Title:  Hydrophilic siloxane latex emulsions

United States Patent:  6,207,782

Assignee:  Cromption Corporation (Middlebury, CT)

Filed:  September 11, 1998

Emulsions and dispersions of polymers formed from acrylated hydrophilic polysiloxanes and their copolymers with acrylate/methacrylate comonomers are taught herein wherein the polymer is formed in a solvent via radically catalyzed polymerization. Such a polymer has utility in personal care applications, as well as textile finishes and coating formulations.

DETAILED DESCRIPTION OF THE INVENTION

The present invention describes radically polymerized acrylates/methacrylates of polyether modified polysiloxanes and their copolymers with organic acrylates, as well as emulsions including these polymers. The siloxanes have siloxane backbones with pendant polyether functionalities which polyethers are encapped with an acrylate or methacrylate functionality. The backbone may be linear, branched or cyclic. These acrylated siloxanes then are polymerized in a solvent to form an emulsion of the latex.

The acrylated siloxanes can be represented by Formula I

[R₃ SiO_1/2 ]_m [O_1/2 SiR₂ O_1/2 ]_n [SiO_3/2 R]_o [SiO_4/2 ]_p

wherein R is selected from the R¹ and P, wherein each R¹ can be the same or different and each is a monovalent hydrocarbon group; each P is R³ [O(C_b H_2b O)_z COCR⁴=CH₂ ]_g wherein, R³ is a poly valent organic moiety, which may be hydroxy substituted alkylene, g is the valency of R³ minus 1, R⁴ is hydrogen or methyl; b=2 to 4, preferably 2 to 3; z=1 to 1000, preferably 3 to 30; and m+n+p+o=1 to 100, preferably 2 to 20, at least one R is P; n=1 to 100; when O is not zero n/o<10:1; when p is not zero n/p<10:1; and m=0 to 10.

Preferably the acrylated siloxane is of the formula (II)

QR1₂ Si[OSiR1₂ ]_x [O--SiR¹ P]_y OSiR1₂ Q

wherein x, and y can be 0 or an integer, preferably each x and y are from 0 to 100, most preferably 0 to 25; Q can be R¹ or P, with the proviso that the average acrylate functionality is >1 unsaturated groups per molecule. In the preferred embodiment y=0 and Q=P.

Preferably R is a C₁ -C₄ alkyl, an aryl or alkaryl. Specifically preferred R are methyl, ethyl, phenyl and ethyl phenyl. R may include heteroatom substituents preferably, which are nonreactive with acrylates.
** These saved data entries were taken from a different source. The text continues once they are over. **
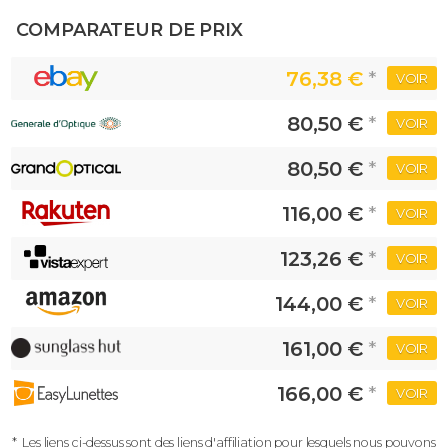
COMPARATEUR DE PRIX
76,38 €
*
VOIR
80,50 €
*
VOIR
80,50 €
*
VOIR
116,00 €
*
VOIR
123,26 €
*
VOIR
144,00 €
*
VOIR
161,00 €
*
VOIR
166,00 €
*
VOIR
*
Les liens ci-dessus sont des liens d'affiliation pour lesquels nous pouvons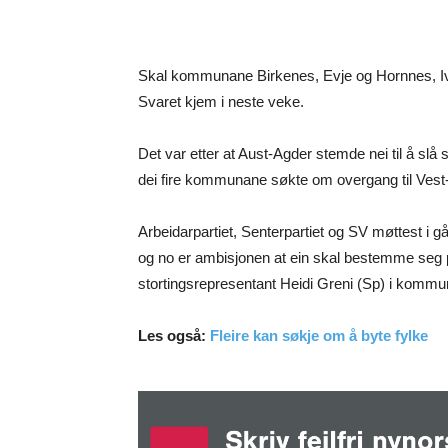
Skal kommunane Birkenes, Evje og Hornnes, Ivela
Svaret kjem i neste veke.
Det var etter at Aust-Agder stemde nei til å sl
dei fire kommunane søkte om overgang til Ves
Arbeidarpartiet, Senterpartiet og SV møttest i g
og no er ambisjonen at ein skal bestemme seg 
stortingsrepresentant Heidi Greni (Sp) i kommun
Les også:
Fleire kan søkje om å byte fylke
P may be branched with several polyether branches originating from the alkyl bridge to the silicon atom. For example, P may be an alkoxylated trimethylol propane monoallyl ether which has been hydrosilated onto the siloxane backbone and esterified. Other polyvalent precursors for P, which may be hydrosilated, alkoxylated and esterified are glycerol monoallyl ether, pentaerythritol allyl ether and trisopropanol amine allyl ether. In a preferred embodiment, g=1 and R³ is a linear C₂ -C₅ alkylene, most preferably C₂ -C₃.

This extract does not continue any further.